Trouxe com efeito assentos de pau. A Guida queria ali esperar pela escrava Luísa, para ter logo notícia do que o barulho foi.
A Aninha Balaio daí fez uma ausência, lá para dentro, como se fora dormir sem mais cerimônias. Quando apareceu, foi com cinco xícaras de café fumegante, dispostas em uma velha bandeja enferrujada, mas esfregada:
— Não arreparem, minhas donas! - dizia muito espigaitada. A loicinha é véia, mas porém o café é bem torrado... Ninguém torra como esta véia, e a rapadura é boa, do Cariri...
Cobriram-na de aplausos. Ninguém melhor que o sertanejo pobre sabe agradar a tempo e a propósito.
Com pouca demora apontava de novo, lá ao longe, na ribanceira, mas de frente, o magote de homens seguidos por um a cavalo, empanado de preto, que era a autoridade.
— Não houve rusga no seu samba, não, Sinh'Aninha?
— Em tão boa hora digo: Inhora, não. Não vê logo! Em casa de Ana Constância da Purificação, com Deus adiante, nunca entrou justiça...Com Deus adiante, em boa hora diga!

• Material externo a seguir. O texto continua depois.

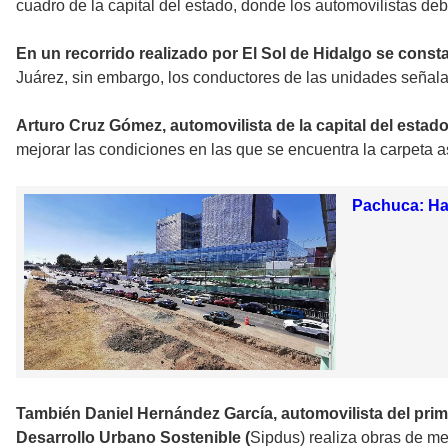
cuadro de la capital del estado, donde los automovilistas d
En un recorrido realizado por El Sol de Hidalgo se const
Juárez, sin embargo, los conductores de las unidades señala
Arturo Cruz Gómez, automovilista de la capital del estad
mejorar las condiciones en las que se encuentra la carpeta as
Pachuca: Hab
También Daniel Hernández García, automovilista del prime
Desarrollo Urbano Sostenible (
Sipdus) realiza obras de me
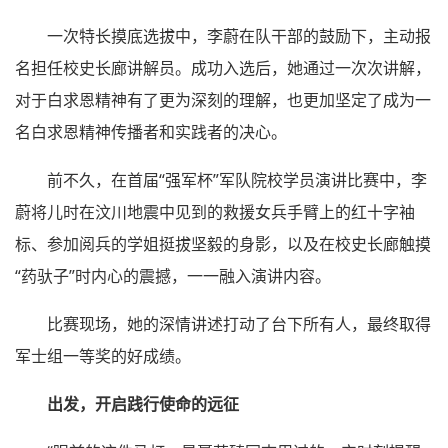
一次特长摸底选拔中，李蔚在队干部的鼓励下，主动报
名担任校史长廊讲解员。成功入选后，她通过一次次讲解，
对于白求恩精神有了更为深刻的理解，也更加坚定了成为一
名白求恩精神传播者和实践者的决心。
前不久，在首届“强军杯”军队院校学员演讲比赛中，李
蔚将儿时在汶川地震中见到的救援女兵手臂上的红十字袖
标、参加阅兵的学姐挺拔坚毅的身影，以及在校史长廊触摸
“药驮子”时内心的震撼，一一融入演讲内容。
比赛现场，她的深情讲述打动了台下所有人，最终取得
军士组一等奖的好成绩。
出发，开启践行使命的远征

— Na verdade, você tem condão.
— Eu acho que é pauta...
— Minhas fia! aqui só tem é a porteção de Deus e Maria Santíssima, e do Senhor Santo Antônio, e abaixo de Deus o respeito desta cabra véia que Vosmicês tão vendo... Eu cá não boto água a pinto.
O chão indicava, ainda fresquinho, o ciscado dos sapateadores.
— Foi sambão, hem?
— O nosso brinquedo se acabou cedo ca notícia do baruio que houve da outra banda... Diz que puxaram faca, e foi pau por riba do tempo. Sabe quem passou por aqui se escondendo e me contou? Foi o Naiú, ali da Seá Dona Guidinha...
— Hem? O Naiú!
— Podera não! Levou ũa birrada qui fez-lhe um galo na cabeça...
— Aí, negro!
— Vosmicê tem ali um valentão, minha dona. Se não sabia, vá sabendo... É de força!

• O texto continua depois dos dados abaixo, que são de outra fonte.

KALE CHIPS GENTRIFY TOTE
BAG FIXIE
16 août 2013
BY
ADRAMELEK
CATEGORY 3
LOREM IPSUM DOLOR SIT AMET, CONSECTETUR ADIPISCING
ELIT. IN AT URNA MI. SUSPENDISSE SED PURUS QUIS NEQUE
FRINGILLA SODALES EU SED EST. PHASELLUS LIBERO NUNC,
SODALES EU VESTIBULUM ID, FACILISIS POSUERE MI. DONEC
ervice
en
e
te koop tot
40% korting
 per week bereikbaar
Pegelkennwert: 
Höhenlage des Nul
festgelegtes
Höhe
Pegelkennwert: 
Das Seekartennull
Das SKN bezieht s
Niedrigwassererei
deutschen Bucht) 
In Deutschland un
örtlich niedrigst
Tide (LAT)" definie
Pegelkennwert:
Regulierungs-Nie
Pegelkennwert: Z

— O Silveira andava com ele... Teria também se metido no rolo?
— Eu não sei, o moleque non me quis explicá nada... Ia-se escapolindo qui ia desesperado!
As meninas continuaram a prosear com a Aninhas.

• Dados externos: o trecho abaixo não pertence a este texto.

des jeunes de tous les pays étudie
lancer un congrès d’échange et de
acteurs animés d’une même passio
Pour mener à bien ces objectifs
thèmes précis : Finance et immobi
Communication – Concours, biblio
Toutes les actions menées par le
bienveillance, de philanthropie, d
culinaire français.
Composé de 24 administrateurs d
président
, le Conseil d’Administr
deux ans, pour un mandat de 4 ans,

Luísa chegou passado um bom pedaço, exagerando muito:
— Foi um baruião, minha Senhora... Mó do Zé Tomais, qui mexeu ca charrua do Chico Mão-Quitola!
— Olhe o Seu José o que andava fazendo! E ele foi preso?
— Inhora, não. A tropa vinha aí atrás... Um vaqueiro da Lagoa levara uma facada no braço... Diz que trovejou foi muito cacete... O tocador da rabeca vinha preso.
E que houvera com o Silveira?
Achava que fora pegado também.
— Veja em que dão as vadiações!
— Pior poderia ser. Não morreu ninguém, graças a Deus.
— Lá vêm eles!
Afinal a escolta assomava no cotovelo do caminho. Vinham três homens com as mãos para trás, amarradas com cordas. Vinham cercados por uns doze cabras de cacete, um sujeito de óculos com cara de defunto, muitos curiosos e uns parentes dos presos.
A um sinal da Guida, a autoridade, que montava um cavalo ruço, fez parar o grupo em frente à latada. O Silveira, que era um dos melros, tentou dar um passo fora do fecha-fecha, mas os guardas o repeliram:
— Tá bebo, cabra! Você faz-se besta. Você aqui não ginga, não, cabra!
— Cabra, não faça ação! ameaçava o outro.
Aqui o prisioneiro ergue a cabeça, empina-se e grita:
— Valha-me, Seá Dona Guidinha do Poço!
Era a voz do pobre Silveira, minha gente!
Com esta invocação fatídica, em uns manifestou-se um sentimento de piedade, em outros de indignação.
Todos conheciam que a intercessão de Seá Dona Guidinha era tiro e queda.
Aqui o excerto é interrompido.